The question of the moment, and that which will persist once the media and we move onto the next disaster worthy of our attention, is how Valpo will be built back to life, and what will happen to those who had little before the flames destroyed their homes, and now have nothing.

One fear is the possibility that as attention fades away, the prospect of reconstruction will become increasingly more challenging. As Patricio Fernández wrote in the iconic weekly, The Clinic: "We know that in Chile the solidarity party does not last too long." Victims of the 8.3 magnitude earthquake that recently struck in the Northern region of the country know this fate perhaps all too well.

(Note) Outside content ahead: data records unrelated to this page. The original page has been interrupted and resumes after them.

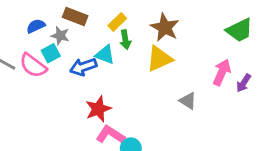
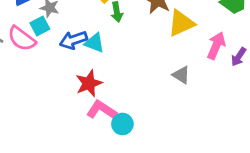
cyan triangle: (105, 55) -> (94, 43), moved
yellow triangle: (159, 59) -> (181, 23), moved

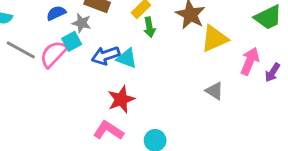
pink semicircle: (22, 39) -> (53, 54), turned 96
pink L-shape: (101, 110) -> (108, 130), moved

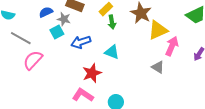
pink semicircle: (53, 54) -> (33, 60), moved
cyan triangle: (127, 58) -> (112, 52), moved
pink arrow: (250, 61) -> (172, 46), moved

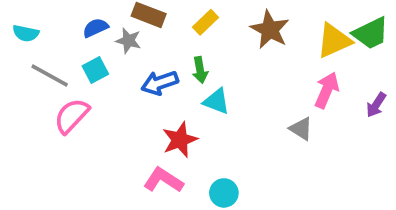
green arrow: (112, 22) -> (200, 70), moved
yellow triangle: (158, 30) -> (334, 41), moved
cyan square: (57, 32) -> (95, 70), moved

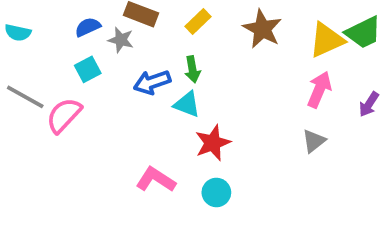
gray line: (50, 75) -> (25, 97), moved
cyan triangle: (217, 101) -> (187, 104), moved
gray triangle: (301, 129) -> (314, 141), moved, turned 50
red star: (180, 140) -> (213, 143), moved

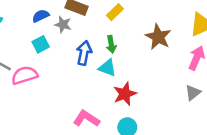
brown star: (262, 29) -> (158, 37), moved
blue arrow: (152, 82) -> (84, 53), turned 120
pink semicircle: (64, 115) -> (25, 75), turned 30

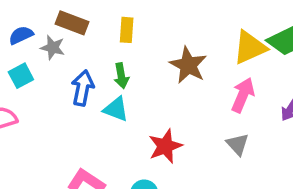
yellow rectangle: (115, 12) -> (127, 30), turned -42
gray triangle: (193, 93) -> (237, 144), turned -35
red star: (125, 94) -> (165, 146), moved

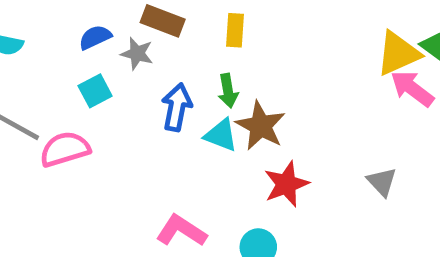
brown star: (188, 65) -> (261, 126), moved
pink arrow: (243, 95) -> (412, 89), moved, turned -76

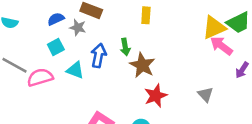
yellow rectangle: (235, 30) -> (146, 15), moved
cyan triangle: (221, 135) -> (75, 70), moved

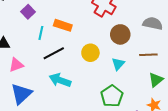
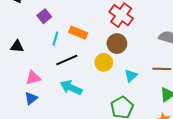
brown circle: (120, 34) -> (117, 44), moved
pink triangle: (16, 65) -> (33, 78), moved
blue triangle: (21, 94) -> (31, 98), size x0.6

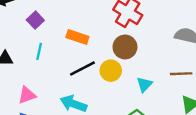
cyan line: (55, 39) -> (39, 51), moved
black line: (67, 60) -> (82, 68), moved

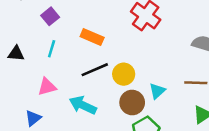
brown circle: (125, 47) -> (132, 103), moved
pink triangle: (27, 95) -> (47, 87), moved

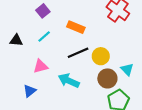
cyan line: (52, 49) -> (44, 36), turned 32
cyan triangle: (157, 91) -> (127, 69), turned -32

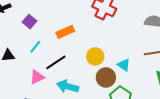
orange rectangle: (76, 27) -> (65, 32), turned -36
black line: (78, 53) -> (56, 62), moved

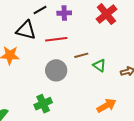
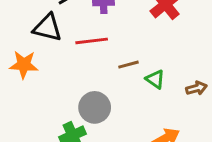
gray circle: (56, 70) -> (95, 107), moved

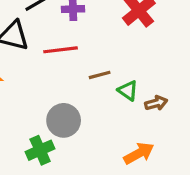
brown arrow: (196, 88) -> (156, 103), moved

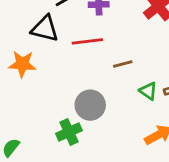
green triangle: (128, 91) -> (148, 91), moved

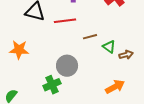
orange star: (22, 64) -> (19, 50), moved
green triangle: (148, 91) -> (109, 47), moved

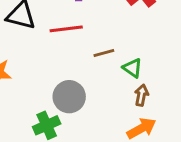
brown arrow: (126, 55) -> (141, 95), moved, turned -64

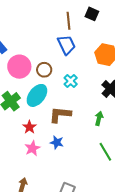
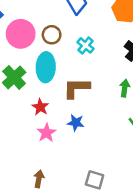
cyan ellipse: (37, 95) -> (46, 67), turned -30

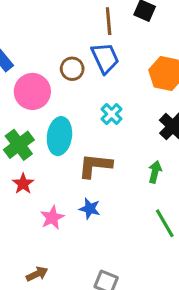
brown circle: (52, 35) -> (72, 69), moved
red star: (40, 107) -> (23, 184), moved
brown arrow: (39, 179) -> (37, 274), turned 49

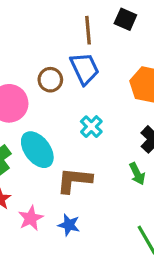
cyan ellipse: (59, 136) -> (37, 150), turned -45
green arrow: (155, 172) -> (137, 174), moved, turned 140
pink star: (52, 218) -> (31, 218), moved

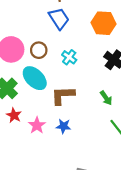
brown circle: (50, 80) -> (39, 50), moved
green arrow: (137, 174) -> (106, 98), moved

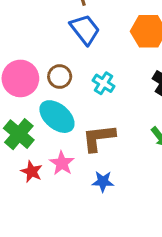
pink star: (37, 125) -> (62, 163), moved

On one visit to Valpo in January, a good friend and I neared the top of a hill, well above where Pablo Neruda's house still stands. Trying to be courteous travelers, we said hello to locals sweeping the sidewalk outside their homes or sitting on their front doorstep enjoying a cigarette. However, the further we climbed, the tenser I became. My companion, a fellow American, had not understood the conversation I had earlier that day with the staff member at our hostel about places to avoid. In short, stick to the tourist map. Well off the map already, we continued up only until an older woman finally stopped us and suggested we head back down.

We obliged. A few hundred more feet and we likely would have reached the top, where an unforgettable view of the port, the rainbow colored hills and the Pacific would have welcomed our arrival.

But opposite the ocean is another view: a less romantic version of Valpo. One not glorified as a World Heritage Site, but one that undoubtedly shares in the whole identity of this important seaport city. Now a horrible fire will reshape that identity, and my heart will remain heavy for a Valparaíso I barely know at all.